A sudden flurry of movement, seen out of the corner of one eye, made me turn, just in time to help Ned Rawbone catch his brother’s sagging form. Three beatings in three days had finally proved too much for Tom and, for a few seconds, he had almost lost consciousness.

He recovered a little, but it was plain that he would need assistance to get home. He was leaning heavily on Ned, who had one arm around his brother’s waist and the other supporting Tom’s left elbow. They were strong men, these Rawbones, and it never really occurred to me that Ned couldn’t manage on his own, even on the difficult downhill slope to Dragonswick Farm. But I saw an opportunity that I could not afford to miss. I put a steadying hand beneath Tom’s other elbow.

‘Let me help,’ I offered. ‘He may pass out again and he’s no light weight.’

Somewhat to my surprise, for I had anticipated opposition, the elder Rawbone nodded.

‘Very well,’ Ned agreed. I judged him to be a naturally taciturn man, and so was surprised, after we had gone a hundred yards or so along the path, when he burst into a low-voiced tirade against his brother. ‘The boy’s a bloody fool! He’s made an ass of himself once over Eris Lilywhite, now he’s making a bigger fool of himself trying to win back Rosamund Bush. And threatening Lambert Miller like that! In front of witnesses, too!’

‘Is he likely to do what he threatened?’ I asked, taking my cue from the elder Rawbone; ignoring the semi-conscious figure between us and talking over Tom’s head. ‘I should have thought he’d had enough punishment these past three days.’

‘Oh, he’s quite capable!’ Ned snorted disgustedly. ‘He’s been a hothead all his life. Father and I will just have to keep a close watch on him, that’s all.’

He lapsed into silence, which lasted until we finally arrived at the farm. As I released my share of the burden, I was afraid that that might be the end of it; that I would be dismissed with a curt nod of thanks. But perhaps something in the way I stooped to rub my bruised shins, where Lambert had hit me, and also in the way I shivered and huddled into my cloak, convinced Ned that I was in need of refreshment.

‘You’d better come inside,’ he said grudgingly. ‘You look as though you could do with a cup of ale or a mazer of wine.’

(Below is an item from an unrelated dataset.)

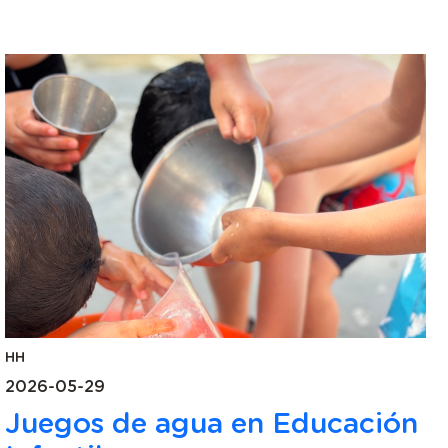
HH
2026-05-29
Juegos de agua en Educación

I didn’t wait for a second invitation.

Twelve

Not for Ned Rawbone the servants’ entrance and the kitchen quarters. Supporting Tom between us, we walked round to the front of the house and went in by the door to the great hall, where our appearance was met with a flurry of women’s skirts and an outpouring of feminine concern.

‘Tom! What’s happened? Are you badly hurt?’ That was Petronelle.

‘Stupid boy! You haven’t been in yet another fight, have you? Sweet heaven! What a fool!’ But Dame Jacquetta’s anxious looks belied the harshness of her words. ‘Sit in my chair by the fire.’

The housekeeper said nothing, but tuttutted loudly and hurried away to the sideboard to pour a mazer of wine.